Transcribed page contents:
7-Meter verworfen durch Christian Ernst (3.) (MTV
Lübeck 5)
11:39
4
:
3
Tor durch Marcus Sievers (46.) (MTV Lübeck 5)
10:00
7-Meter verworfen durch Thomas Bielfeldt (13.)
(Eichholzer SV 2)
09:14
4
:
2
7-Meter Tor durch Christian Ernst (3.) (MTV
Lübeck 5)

==

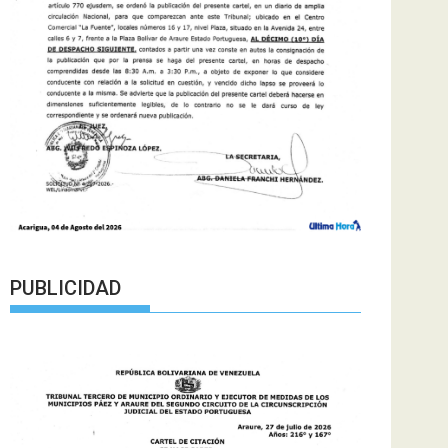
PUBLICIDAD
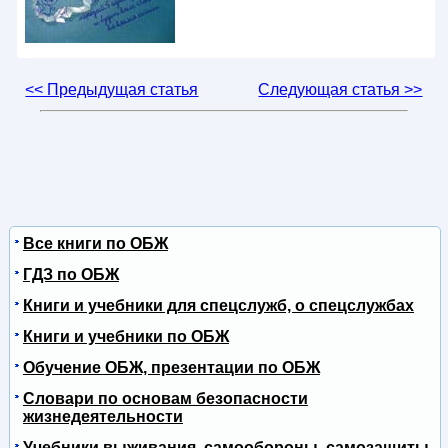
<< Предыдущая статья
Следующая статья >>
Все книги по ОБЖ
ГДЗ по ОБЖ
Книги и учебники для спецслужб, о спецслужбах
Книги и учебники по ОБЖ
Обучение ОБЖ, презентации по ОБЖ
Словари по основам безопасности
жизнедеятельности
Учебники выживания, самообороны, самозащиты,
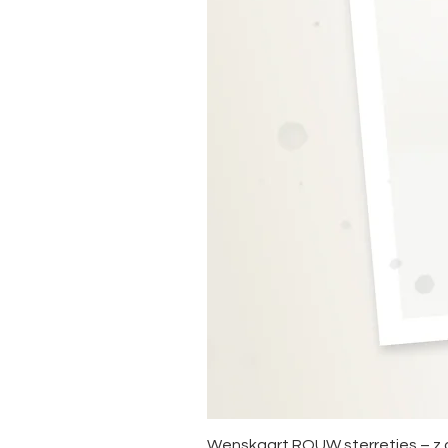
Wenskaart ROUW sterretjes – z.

Task to carry out: Go through the records above and copy every line with the word "verworfen".

Result of this exercise:
7-Meter verworfen durch Christian Ernst (3.) (MTV
7-Meter verworfen durch Thomas Bielfeldt (13.)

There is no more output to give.